壊れた二人 (Page 2)
陸斗は俺とは対照的で、物腰柔らかな好青年だ。
それでも教授や学生からの信頼は厚く、誰に対しても分け隔てなく接する陸斗に誰もが好意を寄せる。
学校のマドンナでさえゾッコンだ。
それなのに幼馴染で、男の俺のことが好きだなんてどうかしてる。
「やだっ、リッ、リク! やめ、やめっ」
「僕の気持ち、わかってくれた?」
「わかった! わかったから!」
「そっか。じゃあ付き合ってくれる?」
「は…?」
付き合う?
付き合うって『付き合う』だよな?
「もうしょうがないなぁ」
それが人生を変える一言になるなんて、今の俺には知る由もなかった。
*****
【数年後】
ジャーッ。
お湯を止め、息を吐きながらタオルで手を拭く。
「さて、と。そろそろ帰ってくっかな」
時間を見れば夜11時。
できたての料理の前に座り、アイツが帰って来るのを待つ。
あの日、幼馴染の陸斗に拘束され、抱かれた日。
俺の人生は大きく変わった。
卒業後は家を離れ、贅沢にマンションまで契約していた陸斗は俺をその家に閉じ込めた。
マンションのその一室は、鍵が特殊で部屋を出られない。
窓も固定され、開けるなんて不可能だった。
最初こそは喚いたものの、調教するように体を暴かれ、男を教えられる。
だんだんどうでもよくなり、今ではすっかり慣れたものだ。
就職するはずだった職場にも一度も出勤することなく、俺は好きに家を出られずに陸斗に繋がれる。
親とたまに連絡をさせてくれるが、なぜか就職のこともとがめられず、陸斗と住んでることすら何も言われなかった。
「捕まってる」と言っても信じてもらえない。
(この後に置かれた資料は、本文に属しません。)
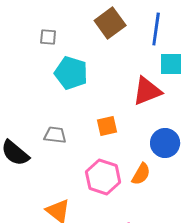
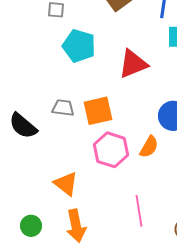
red triangle: (147, 91) -> (133, 64), moved
orange square: (107, 126) -> (98, 111), moved, size x1.4

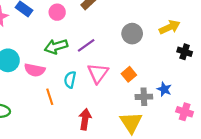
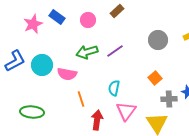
pink triangle: (98, 73) -> (126, 111), moved
cyan semicircle: (70, 80) -> (114, 88), moved
red arrow: (85, 119) -> (97, 120), moved

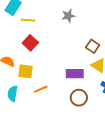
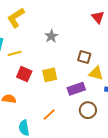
yellow square: (25, 71) -> (50, 75), moved

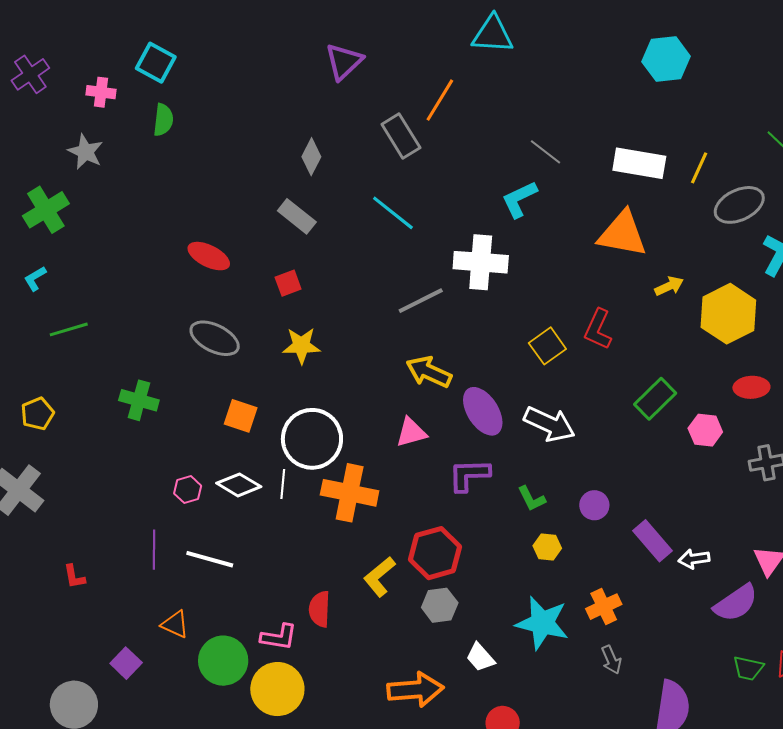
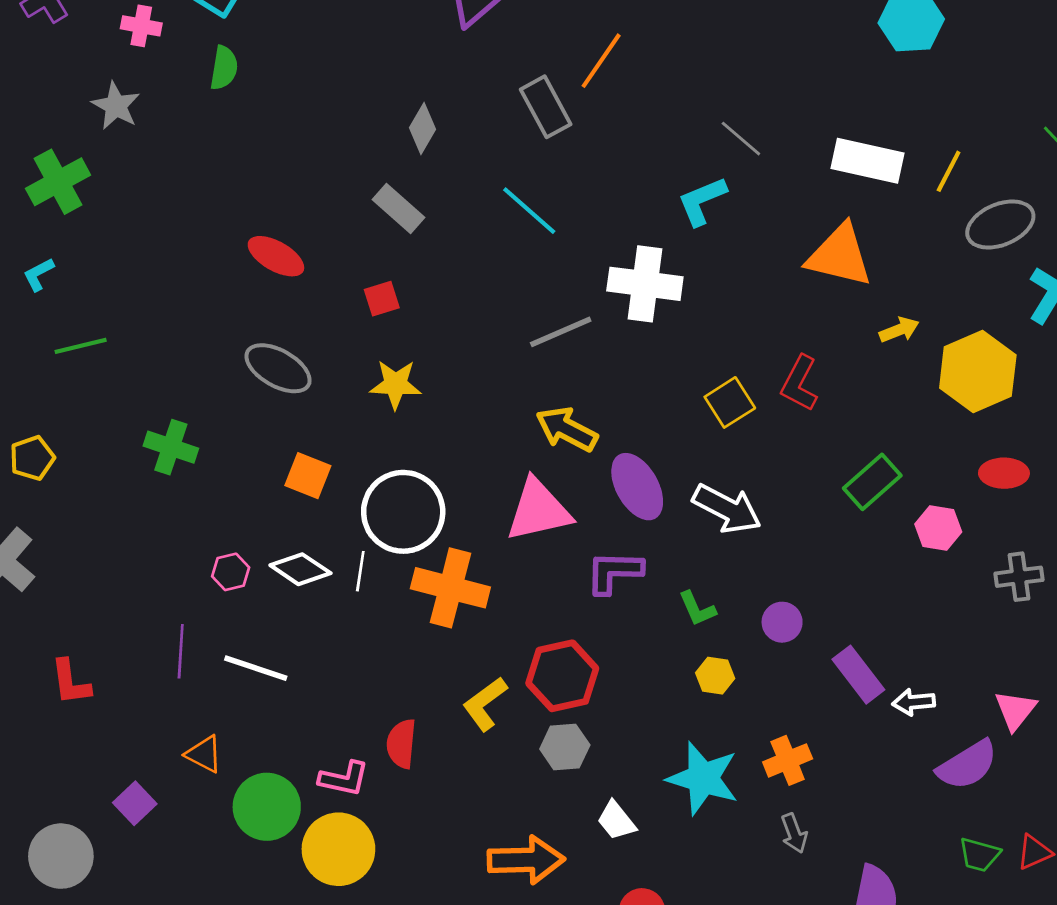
pink triangle: (411, 432) -> (538, 510), size x1.6
red L-shape: (74, 577) -> (70, 682), size x1.4

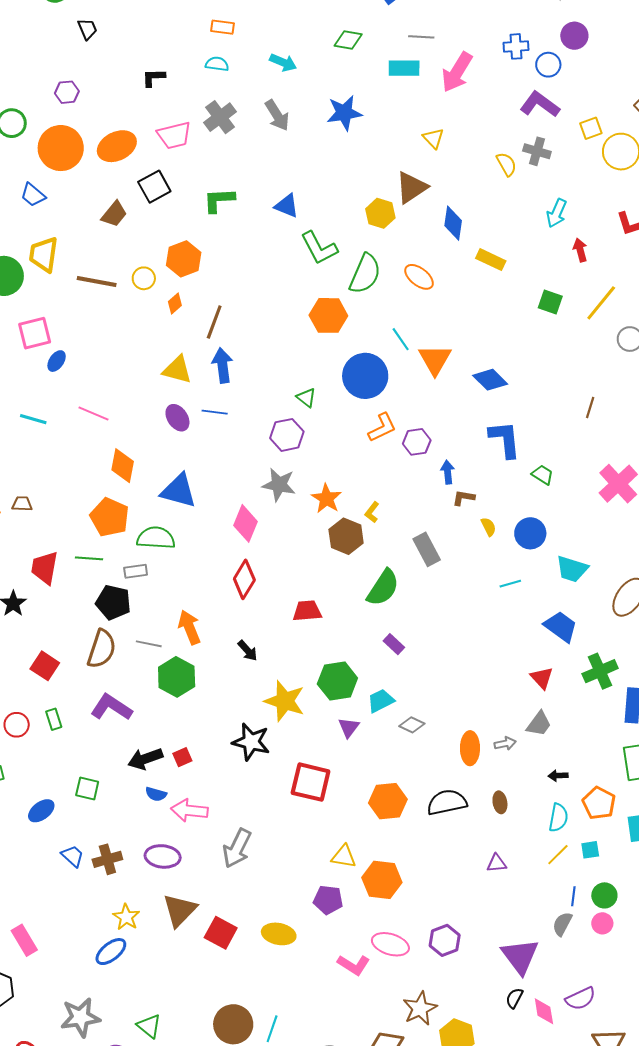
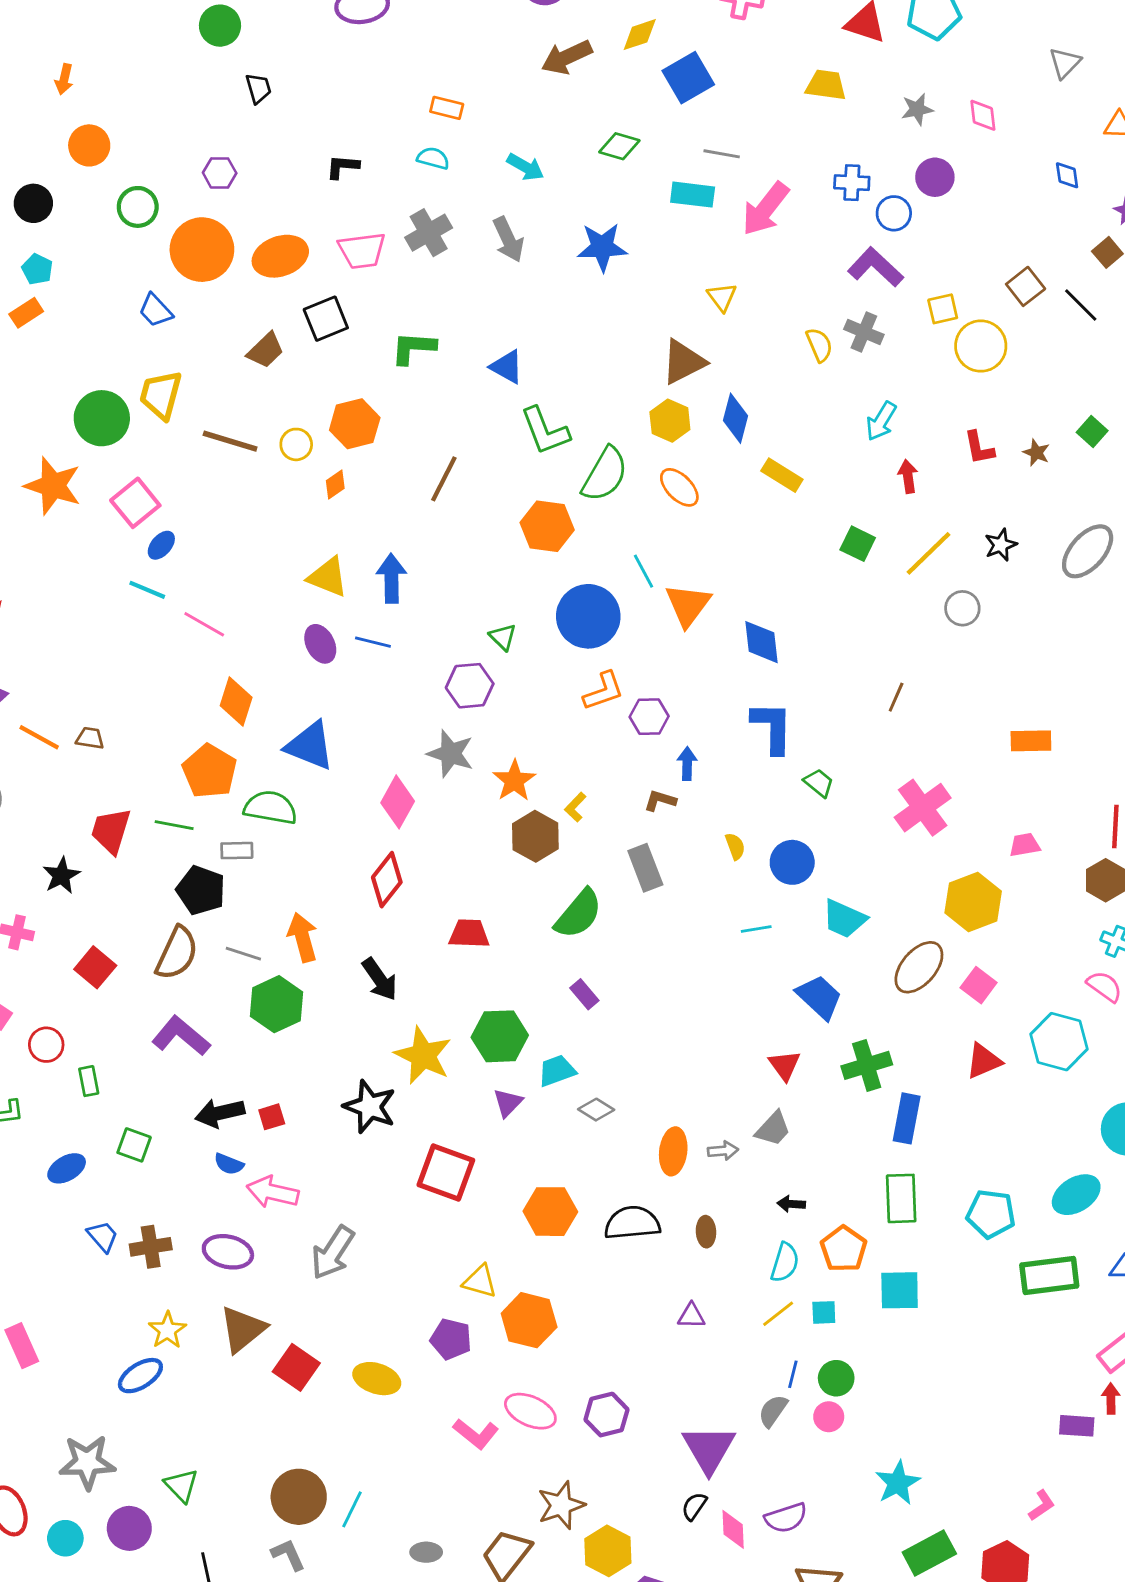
yellow hexagon: (380, 213) -> (670, 421), moved
brown line: (214, 322) -> (444, 479), moved
pink square: (35, 333) -> (135, 503), turned -32
blue diamond: (490, 380) -> (761, 642), turned 32
cyan line: (33, 419) -> (147, 590), moved
brown L-shape: (464, 498) -> (660, 801), moved
black arrow: (248, 651) -> (380, 979), size x1.4
green rectangle: (54, 719) -> (89, 1081), moved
仕事にも就いてないのに、何も言わない親に最初は不思議に思った。
でも理由は簡単だった。
陸斗が俺を好き。だから同棲している。
陸斗が俺を養う。だから俺は仕事をしない。
それを陸斗が「俺がしたいことだから」と親に言った結果、なぜか納得されて今に至る。
陸斗が俺を好きなのは間違いじゃない。
本当は無職なだけじゃなく、同棲という名の監禁をされている。
逃げることもできず、ダラダラと過ごす日々。
陸斗がその分、働いて俺を養ってくれている。
ただ問題は俺の気持ちだ。
いまだに陸斗を好きだという気持ちがもてない。